# COMPANY CONFIDENTIAL

### TITLE: PDP-11 CACHE MEMORY SCHEME & CONSIDERATIONS

| PDP-11/40 Tech<br>Date:<br>Author(s): | Memo #20<br>October 6, 1970<br>Don Vonada, Jim Murphy                                                     |
|---------------------------------------|-----------------------------------------------------------------------------------------------------------|
| Revision:                             | None Obsolete: None<br>Cache Memory, Buffer, Memory, Memory<br>Processor Interaction, Paging/Segmentation |
| Distribution:                         | PDP-11 Master List<br>PDP-11 Coordinating Committee<br>PDP-11/40 Group                                    |

· 1

#### ABSTRACT

The parameters of a buffer memory to be used in a PDP-11/40 are discussed. The objective is to reasonably constrain the variables involved so that a simulation program may be written and the proposed buffer performance can be evaluated.

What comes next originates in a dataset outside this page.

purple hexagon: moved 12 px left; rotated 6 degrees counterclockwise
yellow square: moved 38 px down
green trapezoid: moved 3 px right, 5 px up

The parameters of major interest are cache size, block size, number of sets, and write-back algorithms. The present guess is that the cache will likely be about 512 words in 8 word blocks, with 2 or 4 sets of congruently mapped blocks.

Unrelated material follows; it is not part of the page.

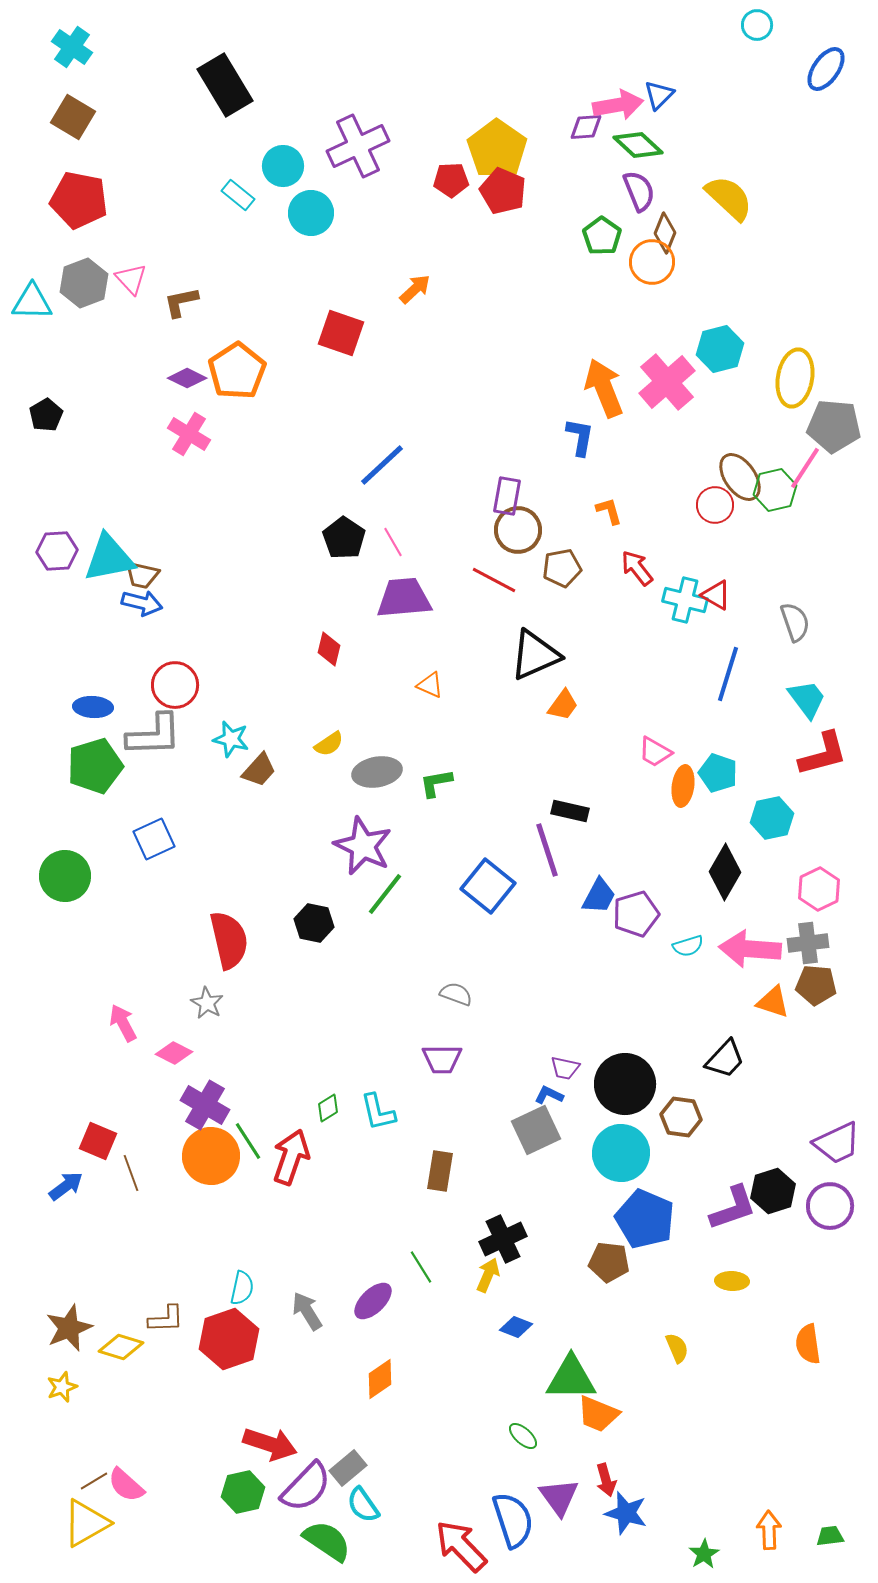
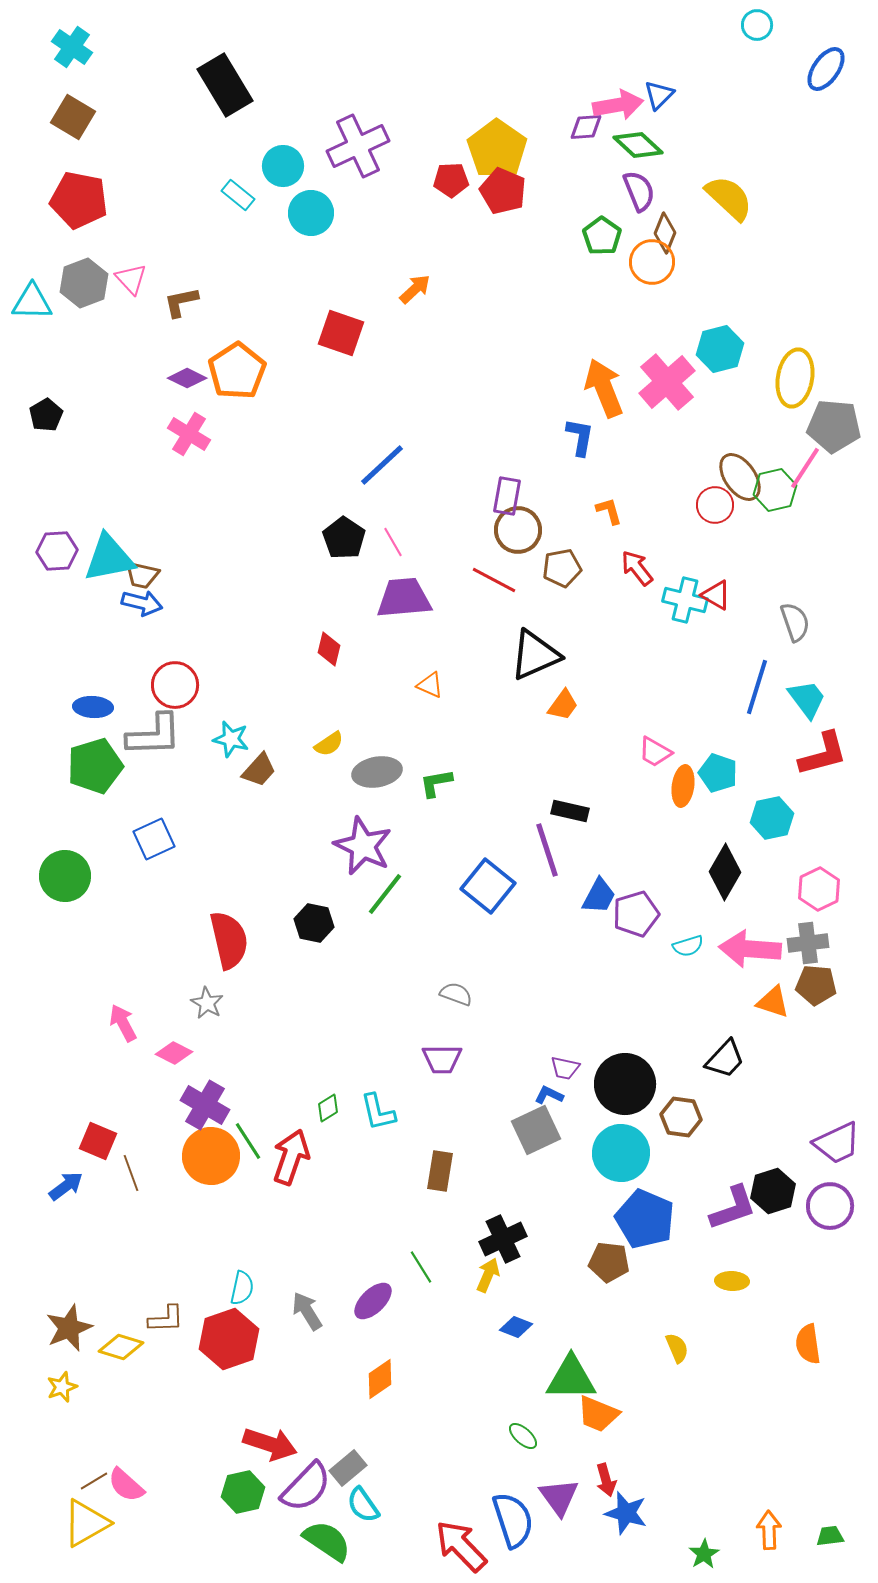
blue line at (728, 674): moved 29 px right, 13 px down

### **1. PHYSICAL PARAMETERS**

- 1.1 <u>Buffer Size</u> Buffer size refers to the total word capacity of the cache memory, irrespective of the mapping algorithm. (Refer to Figure 1.) Buffer sizes of 256, 512, and 2048 16-bit words will be simulated. These values were chosen to provide insight and direction. The final choice is not limited to these values. It is interesting to note that the IBM 360/85 employs a cache with 16K 8-bit bytes, expandable to 32K bytes.
- 1.2 Block Size - Block size refers to the number of words transferred from main to cache memory for each word requested which is not in cache memory. Transferring a number of words for each request is normally done to give a pseudo prefetch capability to the buffer. Block sizes of 4, 8, and 32 16-bit words will be simulated. The general comments of Section 1.1 are applicable. Again, using IBM as a quide, their block size is 64 8-bit bytes. The block size of 1 will be tried for one configuration to provide a basis for comparison with the simulation work done for the PDP-8F. This is expected to be a relatively unoptimum solution because of the absence of prefetch and the requirement of an associative address bit with each cache word.
- **1.3** <u>Mapping Algorithms</u> (Refer to Figure 1)
  - 1.3.1 <u>Full Associative</u> This method makes the most efficient use of the buffer space. However, address tags are larger than other schemes thus increasing hardware costs. Also, all buffer addresses must be checked, thus decreasing buffer performance.
  - 1.3.2 <u>Congruent</u> Congruent mapping restricts the transfer of blocks of a core memory area partitioned by rows and columns to one block of buffer memory which corresponds with the one (and only one) row of core memory. A fewer number of buffer address (tag) bits

are necessary since the desired block is either in a specific row of the buffer or it must be requested from core memory. Hardware costs are reduced and performance is improved. Congruent mapping will be simulated as a special case of Set Associative Mapping (Section 1.3.3) where there is only one "set."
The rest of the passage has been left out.